# KDE4 - brak ikon

## ollerm

Cześć

Niedawno poznikały mi ikony w systemie. Nie pamiętam czy coś aktualizowałem. Ale raczej nie..

Brakuje ikon np Skype, Kppp, kadu, kmail, kgpg i innych.

Przeszukałem googla i nie znalazlem rozwiązania problemu.

Nie wiem co sie stało z tymi ikonami :/

Miał ktoś podobny problem?

----------

## Garrappachc

Spróbuj przebudować te pakiety, ikonki powinny wrócić.

----------

## dziadu

Ikony do KDE4 znajdują się w pakiecie oxygen-icons. Przeinstalowałeś go?

----------

## ollerm

niestety, to nic nie pomogło. Przepudowalem takśe mime db, ale z takim samym skutkiem.

#edit

a może przebudować wszystko? -e world..

----------

## Crenshaw

a zrob sobie nowego uzytkownika i sproboj czy tez jest zle?

----------

## ollerm

niestety, to samo. W menu brak ikon

----------

## dziadu

Sprawdz uprawnienia do plikow i katalogow, najlepiej rowniez do konfigow w /usr/share/config.

----------

## ollerm

a jakie powinny być? do icons i config mam root:root

----------

## dziadu

No to jest wlasciciel i grupa wiec raczej masz poprawne. A jak z rwxrwxrwx ?

----------

## ollerm

644...

http://wklej.org/hash/624588ba282/

w ikonach kombinowałem z 755, ale też nie bangla :/

----------

## dylon

Czy udalo Ci sie znalesc rozwiazanie?

Wlasnie mi sie to samo przydarzylo...  :Sad: 

----------

## ollerm

a właśnie zapomniałem napisać  :Very Happy: 

a więc.. z kde 4.3.5 zrobiłem upgrade do 4.4.0. Ikony sie nie pojawiły. Potem zrobiłem upgrade do 4.4.1. No i ikonki wróciły  :Smile: 

----------

## dylon

uhmm ja wlsanie mam 4.4.1 ale upgrade z 4.4.0  nie byl przyczyna znikniecia.

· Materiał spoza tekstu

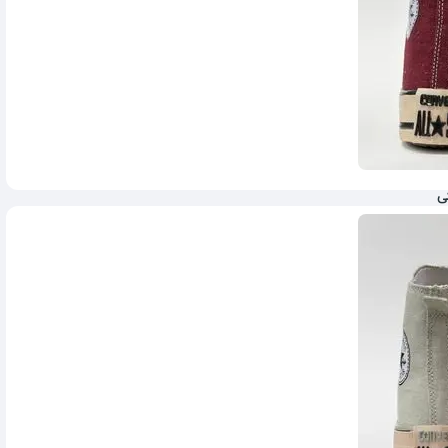
ی
5,465,600
تومان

Na razie bezskuecznie przekompilowalem:

oxygen-icons

kdelibs

kdebase-menu

Czy ikony w menu moga byc zalezne od czegos jeszcze? 

Najbardziej mnie dziwi, ze ikony zniknely przy polowie programow kde oraz polowie innych niezwiazanych z kde... (np. vlc, nxclient, gimp etc.)

----------

## ollerm

no dokładnie. U mnie jak znikneły to też nie znałem powodu. Ja przekompilowałem całe KDE i usunełem konfiguracje z ~/

----------

## one_and_only

Coś ciekawego w ~/.xsession-errors? update-mime-database to było do aplikacji GTK, czy coś mi się pomyliło?

----------

## Dagger

__moze__ ma to cos wspolnego z media-libs/jpeg? Ostatnio byl update, i niestety trzeba przebudowac wszystkie pakiety ktore sie linkuja do libjpeg przy updacie.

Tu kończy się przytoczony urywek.